[Saved data entries]
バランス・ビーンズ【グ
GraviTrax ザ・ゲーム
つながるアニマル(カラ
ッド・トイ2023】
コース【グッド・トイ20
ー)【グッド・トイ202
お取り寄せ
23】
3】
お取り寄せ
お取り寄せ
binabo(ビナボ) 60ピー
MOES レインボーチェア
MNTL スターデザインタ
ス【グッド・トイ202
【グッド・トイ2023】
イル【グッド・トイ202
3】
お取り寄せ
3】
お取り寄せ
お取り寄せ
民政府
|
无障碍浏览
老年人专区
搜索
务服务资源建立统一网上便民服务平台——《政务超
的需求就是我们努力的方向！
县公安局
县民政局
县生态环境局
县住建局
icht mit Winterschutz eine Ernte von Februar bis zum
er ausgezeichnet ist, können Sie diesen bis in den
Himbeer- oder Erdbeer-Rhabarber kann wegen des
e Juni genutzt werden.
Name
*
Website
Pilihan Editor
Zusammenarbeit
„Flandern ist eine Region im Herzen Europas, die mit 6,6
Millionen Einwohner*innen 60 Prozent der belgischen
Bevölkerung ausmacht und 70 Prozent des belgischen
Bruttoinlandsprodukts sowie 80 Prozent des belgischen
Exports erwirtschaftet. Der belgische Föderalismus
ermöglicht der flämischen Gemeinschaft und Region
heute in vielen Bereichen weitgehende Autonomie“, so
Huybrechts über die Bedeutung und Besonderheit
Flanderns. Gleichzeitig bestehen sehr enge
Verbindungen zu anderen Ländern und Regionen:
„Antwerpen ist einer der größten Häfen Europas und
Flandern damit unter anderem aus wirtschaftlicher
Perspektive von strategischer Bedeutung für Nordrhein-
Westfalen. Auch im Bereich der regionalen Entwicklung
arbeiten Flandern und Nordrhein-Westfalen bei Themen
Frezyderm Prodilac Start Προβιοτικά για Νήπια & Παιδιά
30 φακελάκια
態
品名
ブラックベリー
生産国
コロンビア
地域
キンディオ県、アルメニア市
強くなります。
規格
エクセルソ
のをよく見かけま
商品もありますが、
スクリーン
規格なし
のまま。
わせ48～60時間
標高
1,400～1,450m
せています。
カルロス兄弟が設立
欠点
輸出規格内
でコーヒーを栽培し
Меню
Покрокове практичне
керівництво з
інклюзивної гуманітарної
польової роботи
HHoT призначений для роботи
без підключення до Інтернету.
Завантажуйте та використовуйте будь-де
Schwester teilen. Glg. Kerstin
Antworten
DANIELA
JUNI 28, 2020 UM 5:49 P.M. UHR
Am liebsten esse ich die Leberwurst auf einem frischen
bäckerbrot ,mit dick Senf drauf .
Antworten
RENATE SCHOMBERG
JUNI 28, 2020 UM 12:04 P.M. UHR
--
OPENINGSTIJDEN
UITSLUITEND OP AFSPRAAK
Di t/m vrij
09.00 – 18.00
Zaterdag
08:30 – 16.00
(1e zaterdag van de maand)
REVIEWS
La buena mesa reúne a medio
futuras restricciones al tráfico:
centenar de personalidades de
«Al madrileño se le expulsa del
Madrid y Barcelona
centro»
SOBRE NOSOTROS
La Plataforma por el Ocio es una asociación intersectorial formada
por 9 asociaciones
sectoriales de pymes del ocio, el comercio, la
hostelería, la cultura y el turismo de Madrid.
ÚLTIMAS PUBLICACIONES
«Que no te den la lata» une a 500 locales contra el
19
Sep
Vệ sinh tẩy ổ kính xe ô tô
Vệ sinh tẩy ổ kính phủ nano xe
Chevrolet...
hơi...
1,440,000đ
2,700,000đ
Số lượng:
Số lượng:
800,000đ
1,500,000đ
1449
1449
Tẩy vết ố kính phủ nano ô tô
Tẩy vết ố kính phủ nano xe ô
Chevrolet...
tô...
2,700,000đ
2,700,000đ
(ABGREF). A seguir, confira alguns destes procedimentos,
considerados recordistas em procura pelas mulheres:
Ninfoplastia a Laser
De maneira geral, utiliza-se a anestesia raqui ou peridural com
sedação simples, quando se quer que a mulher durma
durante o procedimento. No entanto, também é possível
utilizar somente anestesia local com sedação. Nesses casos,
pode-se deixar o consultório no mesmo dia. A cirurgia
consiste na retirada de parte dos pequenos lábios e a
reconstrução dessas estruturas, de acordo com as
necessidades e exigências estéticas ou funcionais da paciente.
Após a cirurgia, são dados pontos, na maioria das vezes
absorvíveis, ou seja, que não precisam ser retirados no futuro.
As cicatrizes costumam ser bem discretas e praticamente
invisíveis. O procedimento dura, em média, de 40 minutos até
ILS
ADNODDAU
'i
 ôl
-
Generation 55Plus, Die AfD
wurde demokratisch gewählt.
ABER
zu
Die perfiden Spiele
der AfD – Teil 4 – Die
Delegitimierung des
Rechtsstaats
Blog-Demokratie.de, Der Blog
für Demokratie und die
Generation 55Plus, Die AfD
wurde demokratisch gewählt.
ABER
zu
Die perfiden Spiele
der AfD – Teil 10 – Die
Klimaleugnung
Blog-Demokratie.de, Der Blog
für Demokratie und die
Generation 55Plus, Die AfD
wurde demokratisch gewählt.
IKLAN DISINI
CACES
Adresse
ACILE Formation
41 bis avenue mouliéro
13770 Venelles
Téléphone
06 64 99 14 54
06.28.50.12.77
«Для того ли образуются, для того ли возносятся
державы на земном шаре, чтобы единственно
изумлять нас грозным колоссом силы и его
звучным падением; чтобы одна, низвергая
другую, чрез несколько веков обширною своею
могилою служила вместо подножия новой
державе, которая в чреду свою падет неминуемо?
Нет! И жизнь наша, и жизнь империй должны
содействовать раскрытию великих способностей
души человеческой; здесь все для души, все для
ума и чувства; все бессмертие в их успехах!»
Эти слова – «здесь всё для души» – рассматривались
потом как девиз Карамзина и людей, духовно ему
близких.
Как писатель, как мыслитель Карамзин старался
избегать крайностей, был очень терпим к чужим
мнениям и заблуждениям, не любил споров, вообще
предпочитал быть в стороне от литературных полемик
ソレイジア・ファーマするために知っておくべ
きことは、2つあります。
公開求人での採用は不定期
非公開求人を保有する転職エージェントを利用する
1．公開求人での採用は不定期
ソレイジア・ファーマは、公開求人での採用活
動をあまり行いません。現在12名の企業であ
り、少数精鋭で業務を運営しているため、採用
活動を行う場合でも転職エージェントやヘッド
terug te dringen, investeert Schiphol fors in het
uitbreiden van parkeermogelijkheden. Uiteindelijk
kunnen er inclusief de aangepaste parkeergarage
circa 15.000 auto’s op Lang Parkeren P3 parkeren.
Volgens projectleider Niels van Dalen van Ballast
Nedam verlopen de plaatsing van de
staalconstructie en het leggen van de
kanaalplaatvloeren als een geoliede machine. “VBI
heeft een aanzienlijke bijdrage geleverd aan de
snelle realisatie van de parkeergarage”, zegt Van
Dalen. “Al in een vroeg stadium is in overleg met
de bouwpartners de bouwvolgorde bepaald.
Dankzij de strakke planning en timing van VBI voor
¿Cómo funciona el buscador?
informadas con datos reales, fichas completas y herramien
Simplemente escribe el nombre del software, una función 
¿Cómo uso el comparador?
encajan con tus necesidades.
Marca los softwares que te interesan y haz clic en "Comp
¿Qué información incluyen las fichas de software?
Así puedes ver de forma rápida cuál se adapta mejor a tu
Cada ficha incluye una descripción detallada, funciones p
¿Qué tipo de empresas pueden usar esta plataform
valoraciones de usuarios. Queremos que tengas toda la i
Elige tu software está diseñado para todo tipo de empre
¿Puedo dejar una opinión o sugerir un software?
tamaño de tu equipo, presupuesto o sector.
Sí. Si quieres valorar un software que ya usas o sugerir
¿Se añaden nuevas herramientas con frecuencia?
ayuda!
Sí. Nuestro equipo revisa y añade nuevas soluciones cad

> **Exercise prompt**
In the data above, find the line with "バランス・ビーンズ【グ" and the line with "die mit 6,6". Retype both, plus every line between them, exactly.

> **Task answer**
バランス・ビーンズ【グ
GraviTrax ザ・ゲーム
つながるアニマル(カラ
ッド・トイ2023】
コース【グッド・トイ20
ー)【グッド・トイ202
お取り寄せ
23】
3】
お取り寄せ
お取り寄せ
binabo(ビナボ) 60ピー
MOES レインボーチェア
MNTL スターデザインタ
ス【グッド・トイ202
【グッド・トイ2023】
イル【グッド・トイ202
3】
お取り寄せ
3】
お取り寄せ
お取り寄せ
民政府
|
无障碍浏览
老年人专区
搜索
务服务资源建立统一网上便民服务平台——《政务超
的需求就是我们努力的方向！
县公安局
县民政局
县生态环境局
县住建局
icht mit Winterschutz eine Ernte von Februar bis zum
er ausgezeichnet ist, können Sie diesen bis in den
Himbeer- oder Erdbeer-Rhabarber kann wegen des
e Juni genutzt werden.
Name
*
Website
Pilihan Editor
Zusammenarbeit
„Flandern ist eine Region im Herzen Europas, die mit 6,6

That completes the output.